Your scene graph is probably good for describing spatial relationships between objects in your virtual environment, but it's also probably not the best solution for describing render-state relationships. So why not keep things separate?

Traverse the scene graph in order to obtain a list of visible objects, and then organize those into *another* graph that describes render-state relationships. That way you don't need to worry about mixing different applications for the same structure (in this case, the scene graph). So you use another graph, maybe a "render graph" and let *that* worry about multi-pass and other such things.

I've been doing some work on that front lately, and I've actualy worked a lot more with "render trees" than with traditional scene graphs. The good thing in this approach is that you can try to design a method for building the render tree (or graph) based only on an arbitrary list of (visible) objects, so in the end you have a very optimized way of rendering things, without "enforcing" a particular way of organizing those objects spatially. That way you can work with a scene graph, or with objects lists, or whatever. And, of course, it is expected that each graph only needs to worry about one thing (i.e. rendering or spatial) so you reduce overall complexity.

Hope this helps.


[]s,
M.

For exactly the reasons outlined in this thread, I'd recommend using multiple "scene graphs" organized for each usage scenario. Ex. one for transform, one for spatial, potentially one for render state (although just sorting the render list is efficient enough in most cases), etc.

Using a true DAG (directed acyclic graph) for a "scene graph" is simply not practical for modern game development on modern hardware. In fact, the term "scene graph," while useful due to its historical usage, is misleading relative to the way most people (should) use it.

I (and many, many others) would recommend you think of it more like a "scene database" or more generically, "scene manager." Implementing it in terms of a DAG doesn't offer you much advantage and has quite a bit of disadvantage (as you're discovering with multiple render passes, a classic example of where scene *graphs* become less practical/intuitive).

Now, a DAG can be useful for certain scene management tasks, such as spatial (hierarchical) relationships, or complex material descriptions (if they're dynamically editable at a high level, otherwise "bake" them into a more compact representation).

Most of the scenegraph groupthink comes from the SGI Inventor days. While many APIs and middleware have attempted to propogate the thinking (most of them as extensions of Inventor thinking), the majority of major commercial game developers I'm aware of don't implement scene graphs anywhere near that literally.

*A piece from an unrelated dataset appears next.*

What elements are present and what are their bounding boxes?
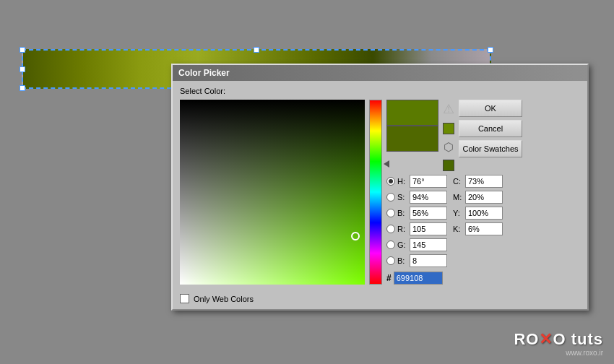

Now, you're at least not making the most fundamental mistake, which is mixing renderstate control flow (in the form of a DAG) with spatial/hierarchical relationships (in the form of a DAG) into one unified DAG, which is the classic scene graph that most people implement (and are eventually frustrated by). I still wouldn't personally use a DAG for renderstate control, as I tend to prefer something logically equivalent to display lists (which may or may not be populated by traversing a DAG, or querying a database, or by running script).

My most recent work on this subject has lead me to conclude that using DAGs for organizing render states is not a good idea because it smells like overkill for 99% of usage cases. So instead of a DAG, I am currently doing some work on "render state *trees*", which, of course, implies the graph is a tree, and not a generic DAG. The remaining 1% can be easily treated by creating separate trees. So maybe you cannot do some combinations of things using only *one* tree, but you can do them with additional ones.

One thing that comes to mind is granularity. I can probably solve every case with one or more render state trees, but now I'm left with managing those. But then again, you're on a higher level now, where you're not juggling render states around, but trees made of them, and that's gotta simplify things a bit. If I can direct the output of a render state tree to a specific render target, then I can actualy start chaining trees together, and solve for very complicated use cases, with relative ease.



[]s,
M.

Quote:Original post by m4gnus
isn't that kinda overkill? one scenegraph just for transformations oO.

Nope, it actually works perfectly and avoids ugly downcasts as well (since each data structure has a specific use which is valid for every node/member). It's similar in structure to a database "index", which is the key to databases' speed.

Quote:Original post by m4gnus
that is one of the reasons i switched to a scenegraph. The sorting is included and i don't need to sort.

That's fine, but just keep in mind the cases where the sorting isn't actually a bottleneck... I've never bottlenecked on state sorting - the actual state updates and draw calls are always at least an order of magnitude slower. Don't do unnecessary work :)

Quote:Original post by m4gnus
guess i'll abandon the the whole scenegraph thing. That all seems horribly complicated with very little benefit.

It's not, although there are a lot of bad ideas about it out there. Take the advice given in this thread; proper data structures for your scene are critical to getting any sort of performance what-so-ever, and make writing new algorithms easy.

Just don't try to mix too many things into one data structure. If you need a structure to represent a spatial BVH, make it. Similar for a transform hierarchy. Similar for a scripting language tie-in. Just realize that most of these tree-like (or otherwise) structures can use a common code-base.